**Data records**.

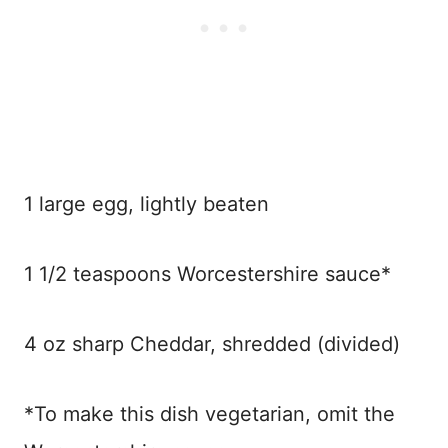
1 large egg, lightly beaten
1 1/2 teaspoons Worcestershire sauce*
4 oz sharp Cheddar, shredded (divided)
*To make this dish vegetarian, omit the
...
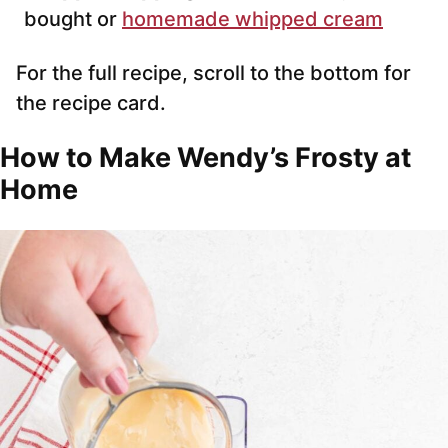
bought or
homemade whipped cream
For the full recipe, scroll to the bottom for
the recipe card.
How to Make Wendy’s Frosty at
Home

**Work required**.
Give nothing but the number of lines in the entries that include "recipe".

**Task result**.
2